LLMs hallucinate on knowledge graphs too. This ICLR paper tries to fix that.
RoG forces language models to plan retrieval paths before answering, grounding their reasoning in actual graph structure instead of confabulated connections.

What it does
RoG is a framework that makes LLMs reason more honestly about knowledge graphs. It splits the work into three stages: first the model generates “relation paths” (think of them as query plans), then retrieves valid paths from the actual KG, then reasons over what it found. The hope is that the LLM can’t just make up edges that don’t exist.
The interesting bit
The planning step is the twist. Instead of letting the LLM freestyle through the graph, RoG makes it commit to a path structure upfront—grounded by the KG’s schema—then retrieves only valid instantiations. There’s also a plug-and-play mode where you can feed those same retrieved paths into GPT-3.5, Llama, or Flan-T5, suggesting the technique is more about the retrieval pipeline than a specific model architecture.
Key highlights
- Two-stage pipeline: plan relation paths, then retrieve and reason
- Pre-trained weights and datasets auto-download from HuggingFace
- Supports plug-and-play with multiple LLMs (GPT-3.5, Llama2, Alpaca, Flan-T5)

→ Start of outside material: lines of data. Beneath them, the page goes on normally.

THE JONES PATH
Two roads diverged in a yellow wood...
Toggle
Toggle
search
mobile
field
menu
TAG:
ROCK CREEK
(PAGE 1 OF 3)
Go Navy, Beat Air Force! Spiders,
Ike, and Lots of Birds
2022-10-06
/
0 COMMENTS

- Includes an interpretable reasoning script that shows the exact paths used
- Training requires 2× A100-80GB GPUs; inference needs 12GB VRAM
- ICLR 2024 paper with official implementation
Caveats
- The README doesn’t quantify the “faithfulness” gains—no specific accuracy deltas or hallucination rates are listed
- Training hardware requirements are steep (A100s), and the plug-and-play mode needs an OpenAI key set in a
.envfile, which is a small friction point - The authors have already moved on to newer work (GFM-RAG, Graph-constrained Reasoning), which may mean this repo is less actively maintained
Verdict
Worth a look if you’re building KG-QA systems and need interpretable reasoning traces, or if you’re researching LLM hallucination on structured knowledge. Skip if you want a lightweight, production-ready RAG system—this is research code with heavy training requirements and no stated latency or cost benchmarks.